Tuesday, March 31, 2020

Who's libertarian now?

The coronavirus outbreak has unleashed a vast range of closures, quarantines, and restrictions intended to slow the spread of the disease (see ICYMI, below). But it has also had a countervailing and liberalizing impact: A broad array of rules, regulations, and limitations have been swept aside in recent weeks. Governments have blown up all sorts of legally imposed proscriptions and impediments that were interfering with efforts to respond to the crisis and complicating matters for people trying to live, shop, and work under difficult conditions.

The most vivid examples of government regulations getting in the way of people on the front lines of the pandemic were the Food and Drug Administration’s strict limitations on virus testing, which required states to obtain an Emergency Use Authorization from Washington before they could proceed with developing, testing, and administering coronavirus tests.
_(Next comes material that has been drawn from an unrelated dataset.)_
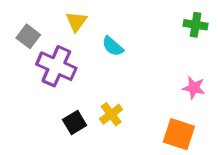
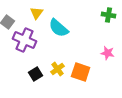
cyan semicircle: (113, 46) -> (59, 28), size x1.5
orange square: (179, 134) -> (81, 72), moved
Initially all tests had to come from the Centers for Disease Control and Prevention, and the grievous shortage of kits was compounded by the inability of states and private labs to get moving quickly on tests of their own. Now those restrictions have been lifted — a blessing, albeit belated.

Ditto the FDA’s easing of rules on the use of ventilators . Among other impediments, the FDA had strictly controlled where different types of ventilators could be used — for instance, ventilators approved for use at home could not be used in hospitals. Now they can. Devices used to help people with sleep apnea (known as Continuous Positive Airway Pressure machines, or CPAPs) could not be modified to help coronavirus sufferers struggling to breathe. Now they can. It is good that the FDA finally got out of the way. It will be even better if it stays out of the way when the pandemic is over.
Last week, the Federal Emergency Management Agency (FEMA) suspended the provisions of the Buy America Act, a foolish piece of protectionism dating back to the Herbert Hoover administration that banned Puerto Rico and other US territories from acquiring personal protective equipment — such as face masks — from non-US sources. “So, while a state can buy masks and protective garments from anywhere,” explained Marc Joffe in Reason , “territories have been restricted to US sources, exposing them to price hikes and shortages.” The Buy America Act is a shortsighted public policy even in the best of times — a classic illustration of what economists call “rent seeking,” whereby special interests engage in political manipulation to gain economic benefits at the expense of others. Having liberated Puerto Rico and other territories from its provisions because of COVID-19, the federal government ought make sure they stay liberated for good. 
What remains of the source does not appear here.